Robust tenant demand coupled with a lack of available stock has seen lease arrangements weighted heavily in favour of landlords.
CBRE’s Industrial and Logistics Q2 2022 national analysis tells the story. Despite 342,000 square metres of industrial space being added to the market in the second quarter, a record low vacancy rate of 0.8 per cent has demand outstripping supply. The report states that although the forecast new supply of industrial space in 2022 is 50 per cent above the 10-year national average, this still won’t bring the market back to equilibrium.
Phil Grant, director of sales and leasing at NAI Harcourts, says a variety of levers are keeping lessors in the driver’s seat during lease negotiations.
“The uptick in demand has really been right across the board so tenants are on the back foot in lease negotiations – so much so that they’re being forced to compromise. They may choose to secure less than ideal space because that’s all that’s available.”
Grant says the problem is compounded in new projects by a lack of developable land and rising construction costs.
“Two or three years ago we were selling land for low-to-mid $300 per square metre. That same land is now selling for $500 per square metre.
“If you add that to substantially increased construction prices, the cost of completing a new project skyrockets, so owners must demand increased rents to justify their development’s feasibility.”
Grant says the current situation in favour of landlords might seem unbalanced, but it reflects the cyclical nature of commercial property markets.
“Tenants have had the ability to negotiate what they want in the past and have had some measure of power because there were multiple options.
“At the moment, tenants don’t have many other options, so we can negotiate the best possible deal on the owner’s behalf. While owners are being co-operative, and are happy to discuss deals, they are also quite steadfast in what they’re willing to give away and in most recent transactions, there have been little to no incentives regardless of the lease term.”
He says another important element around lease negotiations at present is rent increases. Normally, most leases allow for rent to be increased by either a stated percentage or CPI, whichever is the greater. Of course, in today’s high inflationary environment, tenants are becoming anxious.
“Tenants are getting a little bit concerned that their annual reviews could be sitting at whatever the CPI is at the time, which could potentially be around 6 per cent. now a lot of tenants want to have just a fixed percentage rent increase in lease negotiations to avoid the risk.”

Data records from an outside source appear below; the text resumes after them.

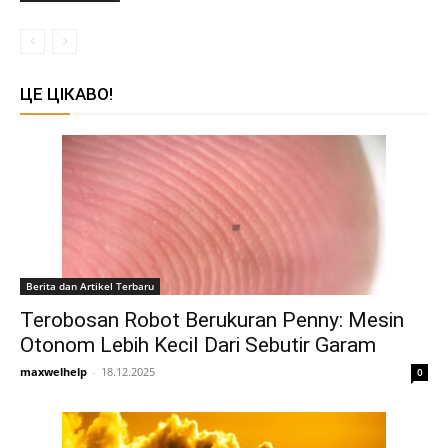
ЦЕ ЦІКАВО!
Berita dan Artikel Terbaru
Terobosan Robot Berukuran Penny: Mesin
Otonom Lebih Kecil Dari Sebutir Garam
maxwelhelp
-
18.12.2025
0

Grant believes the status quo in favour of landlords will be in place for some time yet.
“There’s unlikely to be a decrease in demand, and there isn’t going to be an oversupply of industrial availability,” he says.
Matt Lee, JLL’s head of industrial and logistics occupier services, represents tenants trying to secure space and he admits the landscape is challenging.
“If they want to renew their lease, they’re seeing 10 to 30 per cent or more mark-up on their rent straightaway and virtually no incentive being offered of any kind. Then, if they look for alternatives, there’s almost nothing available, and what is there is probably just as expensive as the renewal offered.
“The inner suburbs of Sydney and Melbourne are very tight in terms of tenant outcomes. Next in terms of difficulty would be Perth. The markets that give a tiny bit of wriggle room to tenants at present are those where there’s been continued speculative development, so in wider Melbourne and Brisbane, but the mismatch between supply and demand is still above the long-term average in these markets.”